Your reply should be made up of every line in the records below that holds the string "Terrasse".

▶

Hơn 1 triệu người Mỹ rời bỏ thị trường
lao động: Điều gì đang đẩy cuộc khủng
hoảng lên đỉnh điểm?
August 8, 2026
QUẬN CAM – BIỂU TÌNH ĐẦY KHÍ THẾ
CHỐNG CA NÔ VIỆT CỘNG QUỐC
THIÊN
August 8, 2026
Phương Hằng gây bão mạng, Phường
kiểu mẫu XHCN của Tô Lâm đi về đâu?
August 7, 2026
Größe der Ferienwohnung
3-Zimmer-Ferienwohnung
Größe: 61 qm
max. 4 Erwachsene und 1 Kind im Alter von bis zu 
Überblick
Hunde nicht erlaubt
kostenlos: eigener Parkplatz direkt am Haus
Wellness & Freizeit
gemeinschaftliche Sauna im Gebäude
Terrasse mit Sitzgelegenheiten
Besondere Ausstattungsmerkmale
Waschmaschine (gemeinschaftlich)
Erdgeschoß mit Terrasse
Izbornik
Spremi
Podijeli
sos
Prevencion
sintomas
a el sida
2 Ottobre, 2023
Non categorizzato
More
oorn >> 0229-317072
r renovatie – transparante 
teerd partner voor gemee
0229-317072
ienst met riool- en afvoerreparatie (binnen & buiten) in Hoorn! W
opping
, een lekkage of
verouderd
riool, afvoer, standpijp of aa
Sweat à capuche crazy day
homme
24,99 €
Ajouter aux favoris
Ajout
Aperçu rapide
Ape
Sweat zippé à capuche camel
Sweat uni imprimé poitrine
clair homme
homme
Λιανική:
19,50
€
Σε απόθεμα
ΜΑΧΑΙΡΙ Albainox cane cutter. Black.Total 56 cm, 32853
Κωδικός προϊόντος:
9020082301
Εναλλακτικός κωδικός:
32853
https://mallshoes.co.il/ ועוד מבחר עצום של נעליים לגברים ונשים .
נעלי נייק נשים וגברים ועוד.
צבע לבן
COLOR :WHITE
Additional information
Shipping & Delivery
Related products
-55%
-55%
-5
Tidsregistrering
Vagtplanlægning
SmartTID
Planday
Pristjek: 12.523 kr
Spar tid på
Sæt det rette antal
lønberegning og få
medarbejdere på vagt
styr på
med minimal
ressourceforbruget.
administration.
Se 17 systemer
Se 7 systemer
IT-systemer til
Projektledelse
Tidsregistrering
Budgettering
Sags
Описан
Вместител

◀

EXERCISE ANSWER:
Terrasse mit Sitzgelegenheiten
Erdgeschoß mit Terrasse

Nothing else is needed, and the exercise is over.